4th September 2021.
I see me here. I see me there.
The first three items below were purchased, photographed, catalogued and planted last week. The second trio have been in permanent place for over one hundred and fifty years, yet it has taken me until now to grab some photos. I call it the tortoise effect.
1. Coreopsis Golden Sphere
My sister and I brought mam to Mount Congreve Gardens and while we were having tea, I spotted this from a distance. I abandoned my station to take a closer look, and having taken said closer look, I bought it together with two other plants that had escaped my notice at first glance.
When I got back home, I was thrilled to notice that the pot (yellow, but that’s not important now) is the same as the seven pots-within-a-pot in Joe’s front garden pot. As the summer geraniums are beginning to fade, I swapped one out and popped in the Coreopsis, known also as Tickseed.
2: Leucanthemum (Shasta Daisy)
I can’t believe that the Leucanthemum (Shasta Daisy) escaped my first glance. I’ve placed it within my Central Patio, again swapping it for one of the fading summer annuals. My hope is that it will add colour there for several weeks to come.
3: Pennisetum (Fountain Grass)
The Pennisetum (Fountain Grass) has also been added to Joe’s pot, but I’m not sure that it’s the right place for it. I’ll leave it be for the moment. Later, I’ll repot it to a larger container.

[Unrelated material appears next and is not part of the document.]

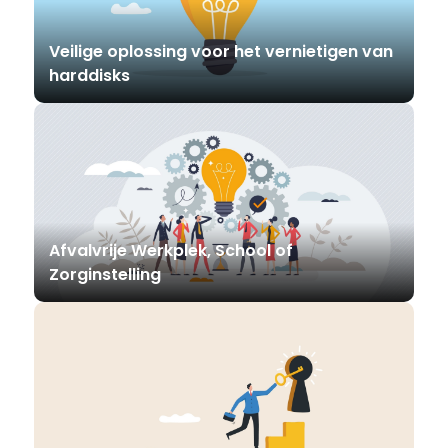
Veilige oplossing voor het vernietigen van
harddisks
Afvalvrije Werkplek, School of
Zorginstelling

All three new plants have been catalogued. I’m repeating myself. It’s a tactic used by teachers and I’ve been unable to shake it off. Regarding this catalogue, I’ll spend some time during the winter filling out the details. I’ll want information at my fingertips about propagating them. Do I take cuttings? If so, when? Do I propagate them by division? Again, if so, when?
One of the loveliest little apps I use regularly is called Garden Tags. I enter the name of the plant, confirm that I have it in my garden, and hey presto… I get reminders from month to month about how to care for it. I pay a very modest fee for this information.
Yes, I understand that, as with everything in life, there are two sides to the coin. Realistically, I do adhere to the theory that the best way to check the weather is by looking out the window. However, in this case, a helping hand from technology will be much appreciated.
4: Lady Louisa’s Walk
This is the scene along the banks of the Blackwater, just a few hundred metres south of Lismore Castle. Downstream, it could be said. Lady Louisa Cavendish became the person in charge upon the death of her father in the 1850’s. Being a lady and liking her ladylike walks, she supervised the creation of this peaceful 3km loop walk from the castle. We recreated her morning ritual at midday last Monday.
The backless timber seat is a later addition that hasn’t stood the test of time.
6: The Long Road
Having followed along by the river, the walk veers into shade and back to the town. This stile marks the separation point where a long walk called Saint Declan’s Way continues. It is a pilgrim way stretching from Cashel to Ardmore. For those not familiar with the geography, that’s about 100km. Declan and Lady Louisa part company here. They would have walked the section common to both routes approximately thirteen hundred years apart. Both have left a permanent mark on the local landscape.
This Time Last Year
Excerpt from September 2020:
“I’ve heard it said that men don’t do retirement very comfortably, and there have been times I’ve felt a bit lost, but by and large, I’m very happy not to be clock-watching.”
Here’s the full article, a three minute read: National Garden Exhibition Centre
The Week That Was
- A road map for abolition of Covid restrictions is announced, emphasising personal responsibility. What’s that?, says lots of people whose apple fell very far from the tree.
- Crystal Palace have signed several decent players. Now the task is to get them working together to earn their shillings.
- Mam is returning to Dungarvan after a long summer in Waterford.
- I return to jeans this week, but will keep my shorts at hand. The Indian summer may stretch on a bit.
- I’m shocked. I’d even go so far as to say flabbergasted. Enough said, I’ll say no more. Is binn béal ina thost.
- Cycling: just one 40k spin. Fast and slightly furious, I’m recovering from the shocked state.